Aktualisiert 14.11.2011 14:38

Nach AusrasterCristiano Ronaldo erklärt seinen Stinkefinger

Es war nicht die feine englische Art: Beim Training vor dem Barrage-Hinspiel auswärts gegen Bosnien-Herzegowina zeigte Cristiano Ronaldo der Meute den Mittelfinger. Nun folgen Erklärungsversuche.

von
mon

Cristiano Ronaldo und Co. werden am Flughafen von Sarajewo mit Messi-Rufen empfangen. (Video: YouTube/carltonboydb)

Die Reise nach Bosnien-Herzegowina wird Cristiano Ronaldo nicht in besonders guter Erinnerung bleiben. Bereits bei der Ankunft am Flughafen von Sarajewo wurde er von zahlreichen gegnerischen Fans ausgebuht und mit Messi-Rufen provoziert. Im Abschlusstraining folgten Laserpointer-Attacken, die den Portugiesen in die Weissglut und zu einer Stinkefinger-Entgleisung trieben. Das Barrage-Hinspiel gegen den klaren Underdog endete schliesslich mit einer Nullnummer.

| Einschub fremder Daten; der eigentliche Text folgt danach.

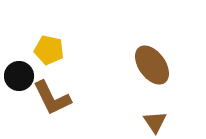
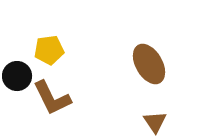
yellow pentagon: rotated 20 degrees counterclockwise
brown ellipse: moved 3 px left, 1 px up; rotated 6 degrees clockwise
black circle: moved 2 px left
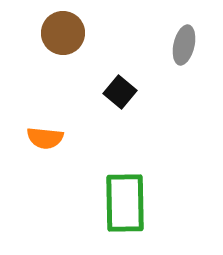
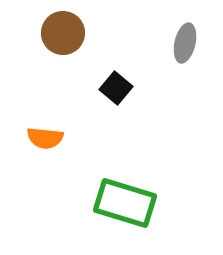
gray ellipse: moved 1 px right, 2 px up
black square: moved 4 px left, 4 px up
green rectangle: rotated 72 degrees counterclockwise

Mit etwas Abstand erklärt Ronaldo nun seinen Ausraster auf dem Trainingsplatz. «Jeder spricht schlecht über mich, aber warum kritisiert niemand die Laserpointer, die genau in mein Gesicht und in meine Augen gestrahlt wurden?», so der Portugiese vor den Medien. Die Fans hätten sich so verhalten «und ich reagierte eben auf meine Art und Weise».

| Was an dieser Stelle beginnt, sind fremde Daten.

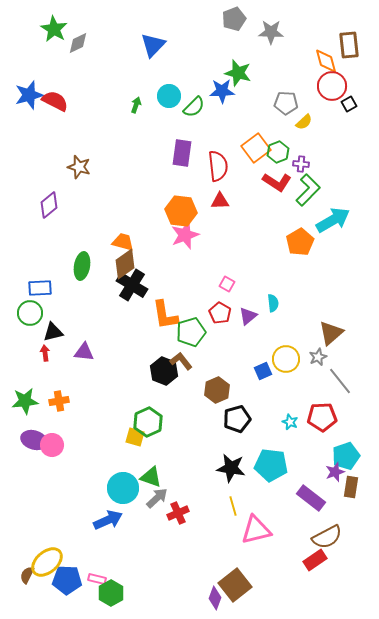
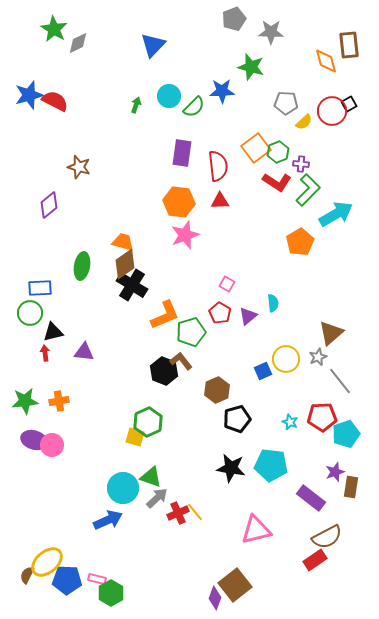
green star at (238, 73): moved 13 px right, 6 px up
red circle at (332, 86): moved 25 px down
orange hexagon at (181, 211): moved 2 px left, 9 px up
cyan arrow at (333, 220): moved 3 px right, 6 px up
orange L-shape at (165, 315): rotated 104 degrees counterclockwise
cyan pentagon at (346, 456): moved 22 px up
yellow line at (233, 506): moved 38 px left, 6 px down; rotated 24 degrees counterclockwise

Ronaldos Hang zum Mittelfinger

Seine Art und Weise - das war der Stinkefinger. Und diesen zeigte der 26-Jährige vor anderthalb Monaten schon den Fans von Racing Satander. Seine Erklärung damals: Er habe nur mit Teamkollege Pepe gescherzt. Wenige Tage zuvor hatte «CR7» bereits für Hohngelächter gesorgt, als er ebenfalls nach einer Begründung suchte, weshalb er auswärts in der Champions League bei Dynamo Zagreb den gegnerischen Anhängern den ausgestreckten Mittelfinger zeigte. Sie lautete damals: «Die Leute pfeifen, weil ich reich, schön und ein guter Fussballer bin.»

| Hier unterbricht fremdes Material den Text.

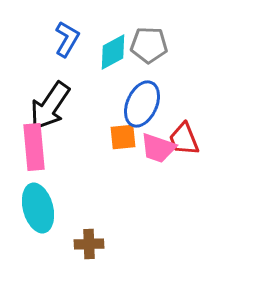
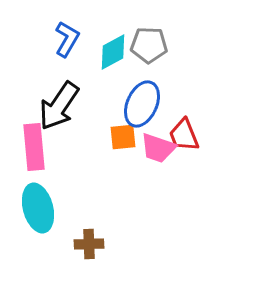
black arrow: moved 9 px right
red trapezoid: moved 4 px up
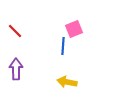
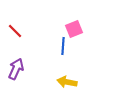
purple arrow: rotated 25 degrees clockwise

Im Barrage-Hinspiel gegen Bosnien-Herzegowina konnte sich Cristiano Ronaldo übrigens trotz erneuter Laserpointer-Attacken zusammenreissen. Seine Begründung: «Ich versuchte, ruhig zu bleiben, denn ich wusste, dass ich vielleicht eine Strafe erhalte, wenn ich mich von den Fans provozieren lasse.» Das Rückspiel findet am Dienstag in Lissabon statt. Hier wird der Portugiese wohl keine Attacken zu befürchten haben, da sich vorwiegend eigene Fans im Stadion befinden werden.